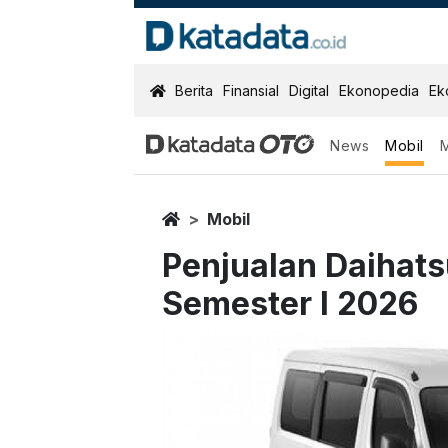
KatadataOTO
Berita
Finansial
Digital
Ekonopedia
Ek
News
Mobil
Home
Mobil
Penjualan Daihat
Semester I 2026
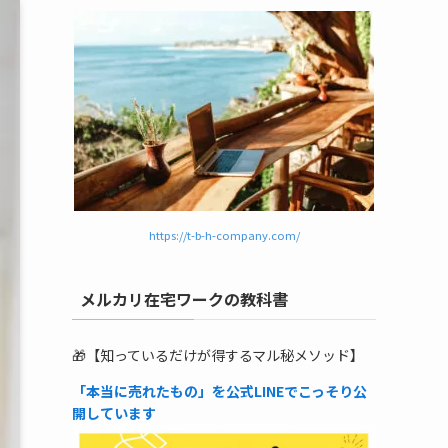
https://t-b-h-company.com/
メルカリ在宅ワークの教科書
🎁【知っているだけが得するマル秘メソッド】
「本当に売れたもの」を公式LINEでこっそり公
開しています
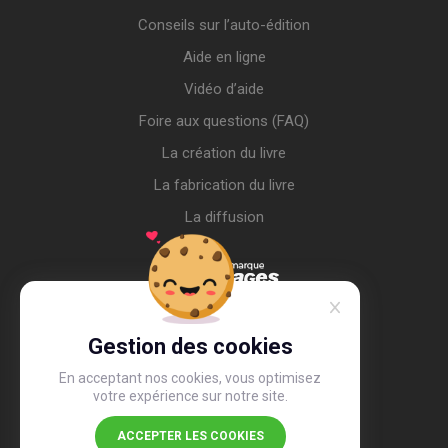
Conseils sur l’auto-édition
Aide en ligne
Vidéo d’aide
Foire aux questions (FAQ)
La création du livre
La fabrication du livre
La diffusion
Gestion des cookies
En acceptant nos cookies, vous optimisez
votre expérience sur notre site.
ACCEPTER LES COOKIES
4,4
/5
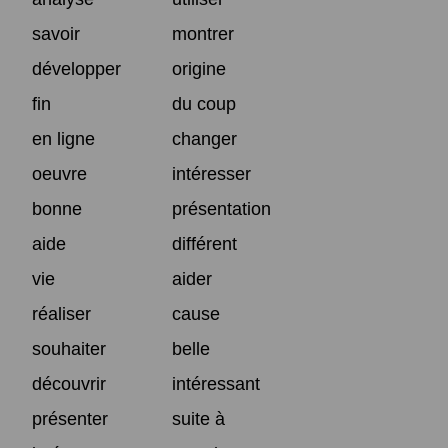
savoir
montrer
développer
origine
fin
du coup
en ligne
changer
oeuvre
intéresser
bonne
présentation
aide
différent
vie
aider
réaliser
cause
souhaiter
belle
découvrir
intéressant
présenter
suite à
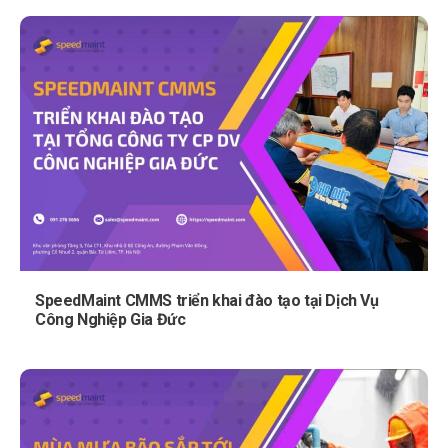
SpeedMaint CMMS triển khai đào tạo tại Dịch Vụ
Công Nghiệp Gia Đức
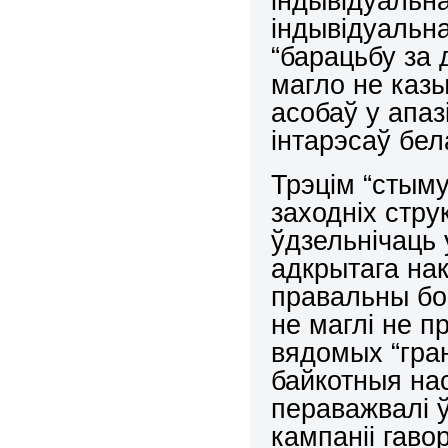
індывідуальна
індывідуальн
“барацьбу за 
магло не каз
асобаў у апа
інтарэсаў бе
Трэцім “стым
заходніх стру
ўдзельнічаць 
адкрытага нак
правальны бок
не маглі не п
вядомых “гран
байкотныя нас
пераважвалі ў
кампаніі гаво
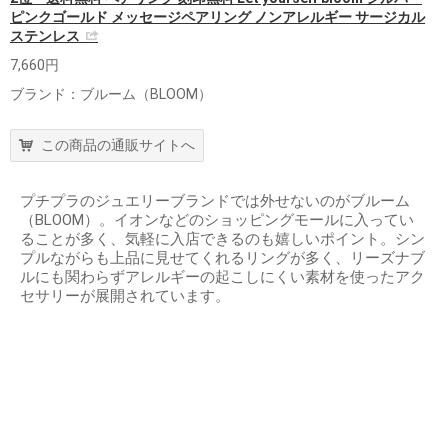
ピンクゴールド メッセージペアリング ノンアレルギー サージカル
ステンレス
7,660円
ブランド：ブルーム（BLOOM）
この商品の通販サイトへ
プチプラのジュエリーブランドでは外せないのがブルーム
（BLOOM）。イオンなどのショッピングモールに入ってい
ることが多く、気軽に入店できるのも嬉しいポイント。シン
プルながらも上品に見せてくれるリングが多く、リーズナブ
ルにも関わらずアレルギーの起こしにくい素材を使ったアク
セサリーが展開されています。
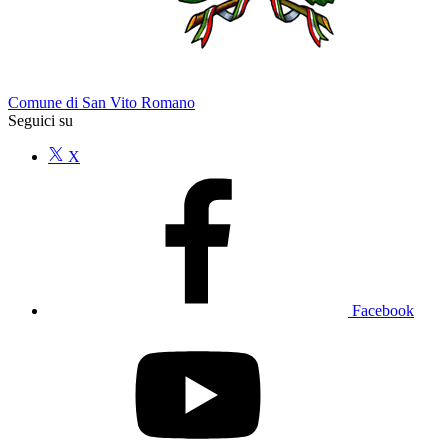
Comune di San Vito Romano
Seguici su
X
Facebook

* _Brief_: I'd like the data above duplicated exactly, with no pictures included.

* _Result below_:
KatadataOTO
Berita
Finansial
Digital
Ekonopedia
Ek
News
Mobil
Home
Mobil
Penjualan Daihat
Semester I 2026
https://t-b-h-company.com/
メルカリ在宅ワークの教科書
🎁【知っているだけが得するマル秘メソッド】
「本当に売れたもの」を公式LINEでこっそり公
開しています
Conseils sur l’auto-édition
Aide en ligne
Vidéo d’aide
Foire aux questions (FAQ)
La création du livre
La fabrication du livre
La diffusion
Gestion des cookies
En acceptant nos cookies, vous optimisez
votre expérience sur notre site.
ACCEPTER LES COOKIES
4,4
/5
savoir
montrer
développer
origine
fin
du coup
en ligne
changer
oeuvre
intéresser
bonne
présentation
aide
différent
vie
aider
réaliser
cause
souhaiter
belle
découvrir
intéressant
présenter
suite à
SpeedMaint CMMS triển khai đào tạo tại Dịch Vụ
Công Nghiệp Gia Đức
індывідуальна
індывідуальн
“барацьбу за 
магло не каз
асобаў у апа
інтарэсаў бе
Трэцім “стым
заходніх стру
ўдзельнічаць 
адкрытага нак
правальны бок
не маглі не п
вядомых “гран
байкотныя нас
пераважвалі ў
кампаніі гаво
ピンクゴールド メッセージペアリング ノンアレルギー サージカル
ステンレス
7,660円
ブランド：ブルーム（BLOOM）
この商品の通販サイトへ
プチプラのジュエリーブランドでは外せないのがブルーム
（BLOOM）。イオンなどのショッピングモールに入ってい
ることが多く、気軽に入店できるのも嬉しいポイント。シン
プルながらも上品に見せてくれるリングが多く、リーズナブ
ルにも関わらずアレルギーの起こしにくい素材を使ったアク
セサリーが展開されています。
Comune di San Vito Romano
Seguici su
X
Facebook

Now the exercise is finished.